On Thu, Nov 19, 2009 at 9:18 PM, Peter Saint-Andre <[email protected]>wrote:
> On 11/18/09 10:48 PM, Ville Varis wrote:
>
> A: Because it messes up the order in which people normally read text.
> Q: Why is top-posting so bad?
> A: Top-posting.
> Q: What is the most annoying behavior on email discussion lists?
>
> ;-)
>
> > Ok, that is realy the answer for using 'ver' instead of timestamps, true
> > and thanks. Should be seen there, I was thinking too much from
> > algorithmic point of view forgetting some realities :)
> >
> > All the rest from my post, I still agree with that 'ver' should be able
> > to placed by publisher and this feature must be optional. Reasoning for
> > Service to generate 'Ver' exists, and that is good for sure for many
> cases.
> >
> > My main point being there exists also reasoning and use cases to allow
> > publisher to set 'Ver'
>
> What are the use cases for allowing the publisher to set the 'ver'?
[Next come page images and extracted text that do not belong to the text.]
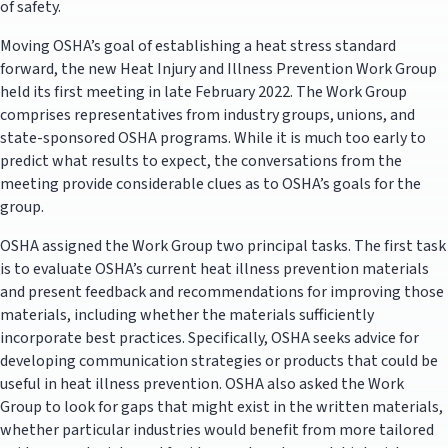
of safety.
Moving OSHA’s goal of establishing a heat stress standard
forward, the new Heat Injury and Illness Prevention Work Group
held its first meeting in late February 2022. The Work Group
comprises representatives from industry groups, unions, and
state-sponsored OSHA programs. While it is much too early to
predict what results to expect, the conversations from the
meeting provide considerable clues as to OSHA’s goals for the
group.
OSHA assigned the Work Group two principal tasks. The first task
is to evaluate OSHA’s current heat illness prevention materials
and present feedback and recommendations for improving those
materials, including whether the materials sufficiently
incorporate best practices. Specifically, OSHA seeks advice for
developing communication strategies or products that could be
useful in heat illness prevention. OSHA also asked the Work
Group to look for gaps that might exist in the written materials,
whether particular industries would benefit from more tailored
> Maybe we need some other tracking device (perhaps a per-item counter so
> that you know this is the 3rd update to a particular item or whatever)
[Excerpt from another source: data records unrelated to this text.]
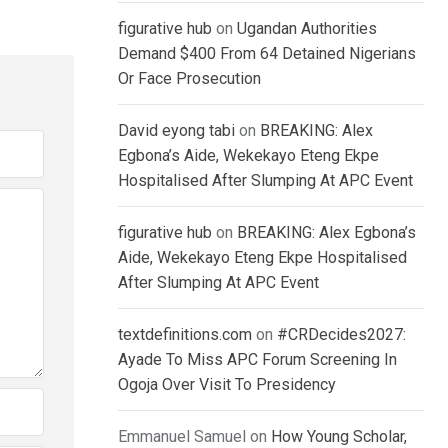
figurative hub
on
Ugandan Authorities
Demand $400 From 64 Detained Nigerians
Or Face Prosecution
David eyong tabi
on
BREAKING: Alex
Egbona’s Aide, Wekekayo Eteng Ekpe
Hospitalised After Slumping At APC Event
figurative hub
on
BREAKING: Alex Egbona’s
Aide, Wekekayo Eteng Ekpe Hospitalised
After Slumping At APC Event
textdefinitions.com
on
#CRDecides2027:
Ayade To Miss APC Forum Screening In
Ogoja Over Visit To Presidency
Emmanuel Samuel
on
How Young Scholar,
> but I don't see a need to allow the publisher to specify the 'ver' (just
> as we wouldn't allow an IM client to set the 'ver' for the roster).
>
> /psa
>
Simple use case: We have two servers connected to exchange back-end system
creating similar feed, which we are processing and then publishing the
results to thorugh pub/sub nodes.
Let's call these nodes feed1 and feed2.
We have just 1 item (really, not very good exchange we have there.)
ItemID = 1 in both feeds (set by feed publisher)
Now, the Item changes every then and while, propably even several times
within milliseconds, to make conflict happen, we send each update to
subscribers (in real life other things causes the delay in message passing)
Now in Feed1 we get upd
Item=1, ver=F1Generated123 (PubliserVer1)
In Feed2 We get an upd,
Item=1, ver=F2Generated123 (PubliserVer1)
Subscriber receives feed from both sources (for reliability)
All goes fine, as subsciber gets just the same data as update there..
But,
Now in Feed1 we get upd
Item=1, ver=F1Generated456 (PubliserVer2)
Item=1, ver=F1Generated789 (PubliserVer3)
Now in Feed2 we get upd
Item=1, ver=F2Generated456 (PubliserVer2)
Item=1, ver=F2Generated789 (PubliserVer3)
Subscriber receives first both messages from Feed1, everything goes ok.
Then subsciber receives messages from Feed2, and subscirber must update data
_back_ to PublisherVer2 as there is no knowledge would the Item with
'Ver'=F1Generated789 or 'Ver'=F2Generated456 to be valid one currently.
With PublisherVer2 subsciber may notice, the version being older than what
he has and just omits ythe update from Feed2.
And really, this is just a start for reliablity, and recovery.
Exactly same would happen, if Feed3 recovers itself from the file 1 hour
later, then it would generate absolutely different timestamps and 'Ver' As
Feeds 1 and 2 live earlier, no matter if publisher would know the exact
version for item.
And for more, when hot-swappin from Feed1 to Feed2, subsciber can _trust_
that Feed to is exactly the same as Feed1 and it would be enought to
reaquest only updates from the version the subcriber knows. (For smart
recovery, exactly the IetmId,Ver pairs subsciber knows need to be sent to
server and changes to that sent back to client)
Not finnished yet.
With allowing Ver there, we can set for example let sey EuroFeed1 and
EuroFeed2, nad UsaFeed1
UsaFeed1 annot connect to original source due to some restrictions or
whatsoever.
UsaFeed1 can now subscribe as std subsciber (for reliablity) EuroFeed1 and
EuroFeed2 and build it's on publishes to UsaFeed1 from either EuroFeed1 or
EuroFeed2. As long either EuroFeed1 or EuroFeed2 stays there, there is a
feed for Usa. (You can scale it up by changing UsaFeed1 to
FrontFeed01..FrontFeed10).
And at the end you have N number of _same_ feeds available there, which may
act as back ups for each others, failover points, hot-swaps, hot-recovery,
whatever you call it.
The counter for update counts does not work, as you may for example have a
back-end DB storage for data, from where you can generate the correct
HistoryId ('Ver' pls) for each Item for the first Insert. You may also not
be willing to send each and every update from original source, when number
of updates to specific item might vary for the same result for uniq ItemId
'Ver' pair.
At the end. I see IM client and pubsub use cases to be totally different
ones from each others and so the rules for those should be different too.
I think I'm done,
Ville Varis
ps. This kinda 'Ver' (HistoryId) came for us as necessarity after 5 years
using ItemId and pubsliher-service generated timestamp only. Used this and
derivateive algorithms succesfully several years. Really hope I can make my
thoughs clear at some point, if not for 1.13, but propably for the future.